Пили чай, разговаривали. Вот живет же одна, ни мужа, ни детей, впереди светит ей в лучшем случае Дом для престарелых актеров, жизнь доживать. А веселая.
Хотелось спросить, кто сегодня гримировал его, да что спрашивать, Валькина кровать вон застеленная стоит, она, двухметровая баскетболистка в прошлом, как раз ему под стать. Клавдия Петровна раскинула было карты погадать, судьбу предсказать, но Изабелла смешала их: все она про себя знает, только расстраиваться зря.
В пустом небе, засвечивая вокруг себя ближние звезды, сияла полная луна, и бескрайнее море, облитое лунным светом, вздымалось к невидимому горизонту. Луна и сопровождала ее, а на земле, на белой известковой дороге, короткая ее тень, не отставая от ног, шла вместе с нею.
В хозяйской половине занавешенные окна тепло светились, ее окно было темно. Она вошла в тень дома и вздрогнула: на порожках крыльца сидел он, сидел и смотрел на нее.
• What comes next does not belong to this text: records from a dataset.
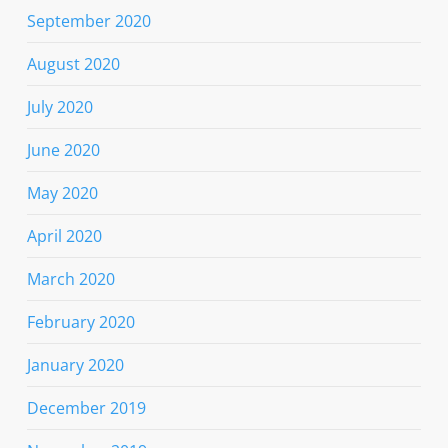
September 2020
August 2020
July 2020
June 2020
May 2020
April 2020
March 2020
February 2020
January 2020
December 2019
— Заморозила ты меня, Изабелла. — Он поднялся во весь рост и с земли показался ей огромным. — Хоть бы сказала, куда ключ кладешь, брать у тебя, кроме капиталов, нечего.
Она онемела в первый миг: не от испуга, от нежданной радости:
— Вы как раз на нем сидели.
И достала из-под половика ключ.
— Выходит, охранял.
Она зажгла свет, закрыла занавески, все время чувствуя его за спиной.
— Однако замерз. У тебя выпить нечего? И я не догадался. Может, чаю согреешь?
— А хотите компоту? Они тут больше компоты пьют, а не чай. Я у хозяев несколько банок взяла.
Из-под стола на стол она поставила трехлитровую стеклянную банку:
— Персиковый. Еще есть грушовый.
Сладкими от персикового компота губами он крепко поцеловал ее в губы:
— Обидел? А ты не обижайся. Я не умею обижать.
Сердце у него билось мощно и ровно, постепенно успокаиваясь, и она слушала разгоревшимся ухом, лежа у него на руке. И в темноте тихо разговаривали. Ей хотелось расспросить его, но спрашивал он, она отвечала. Потом говорила только она: как забежал брат прощаться. Их часть стояла под Москвой, и служить ему оставалось полгода лишь. Хорошо хоть они обе дома были: и мать, и она. Сказал, писем от него долго не будет, перекидывают их куда-то в тайгу. Мать первым делом накормила и, собирая его в дорогу, говорила, вовсе потерявшаяся: «Ты уж, сынок, служи-старайся, может, раньше отпустят». А он рассмеялся: «Это, мать, заключенных в лагерях, уголовников раньше срока отпускают, такая у них льгота. А в армию попал — будь добр!..»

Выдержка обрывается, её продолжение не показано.